Solo Lead Clean: This model of the Normal channel switched to Clean provides the most headroom and a variety of warm to shimmery clean tones.

Solo Lead Crunch: Here we’ve modeled the Normal channel switched to Crunch, which is superb for a range of distorted textures from polite to aggressive.

Solo Lead Overdrive: A model of the Overdrive channel with some seriously tight bottom chunk to liquid, screaming lead capabilities.

Mike Soldano first came to fame as the guy who could do all the really cool mods to your Marshall®. It wasn’t long before he started building his own ‘hot-rod’ amps — sporting chromed transformers and chassis, no less.

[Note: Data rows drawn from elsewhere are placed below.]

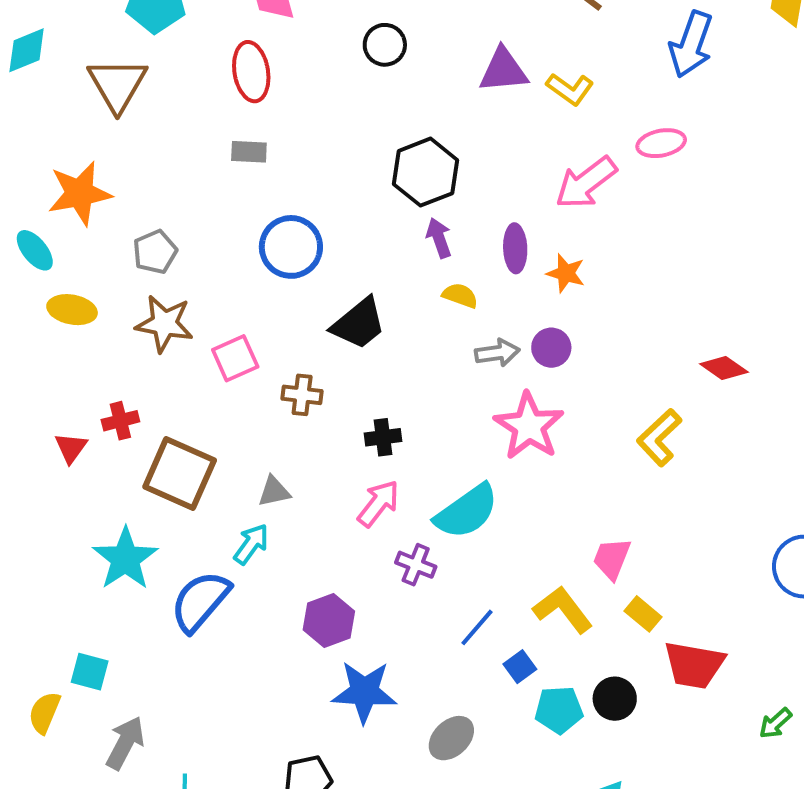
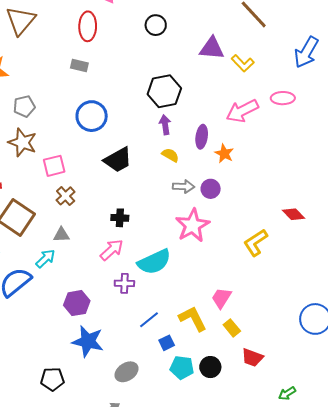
brown cross: (302, 395) -> (66, 196), moved, turned 30
purple cross: (416, 565) -> (124, 283), turned -30
red trapezoid: (694, 665) -> (252, 358), size x0.7

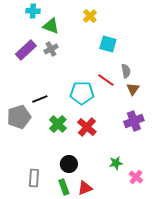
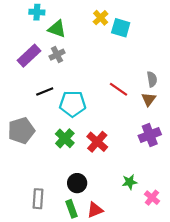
cyan square: (108, 44) -> (121, 28), moved
gray semicircle: (126, 71) -> (152, 79), moved
cyan pentagon: (82, 93) -> (73, 104), moved
black line: (40, 99) -> (45, 91), moved

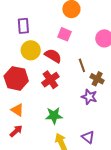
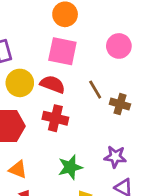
pink square: (65, 34) -> (62, 51), size x1.5
red cross: (50, 80) -> (55, 118), turned -30
purple star: (89, 97) -> (115, 157), moved

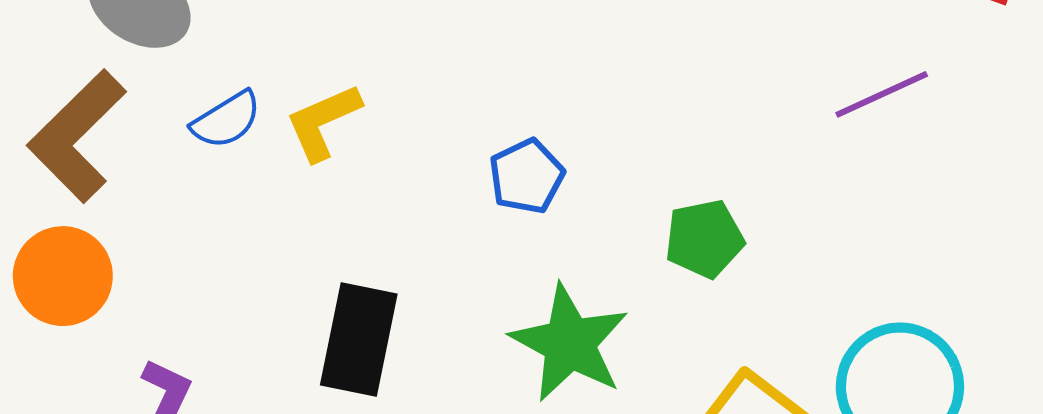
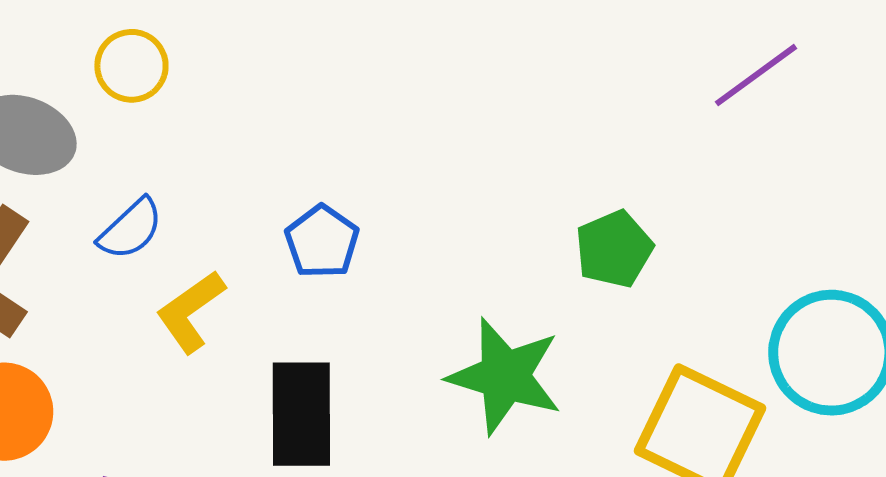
yellow L-shape: (323, 122) -> (191, 312), moved
blue pentagon: (527, 176) -> (322, 242), moved

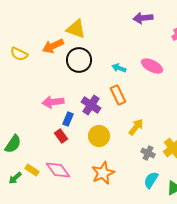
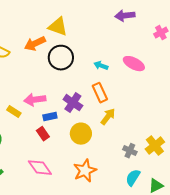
blue rectangle: (68, 119) -> (50, 117), turned 56
yellow arrow: (136, 127) -> (108, 117), moved
yellow rectangle: (32, 170) -> (14, 112), moved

Mike’s amps are also famous for their bullet-proof construction and military spec wiring and components.

While primarily known for its high gain personality, the SLO-100 has a great clean tone as well. Eric Clapton put Soldano on the map when he played “Saturday Night Live” with his Soldano SLO-100.

Tips:
Those amps are all designed to get their character from power amp distortion. If you don’t push the power amp all you are hearing is the preamp which is voiced to be trebly. The power amp then compresses the highs and the sound gets fatter. Many people find SLOs too bright. It was designed as a large stage/stadium amp. Running one at your local pub is going to give results that are very thin and buzzy, best tones achieved by increasing the master and backing off the preamp, just like the real deal. The key to an SLO100 is to run the MV high so that the mids thicken up. Otherwise it’s a shrill mess. In certain contexts with the right IR it can be a cool sound.
Rectifier preamp is a derivative of the SLO-100.

Many times the knobs aren’t “centered”. If you put the Treble knob at noon it isn’t actually at 50%, in the case of an SLO100 it is intentional. On an SLO100 all the way down is around 8:00 and all the way up is 6:00 so 50% is around 1:00 not noon.”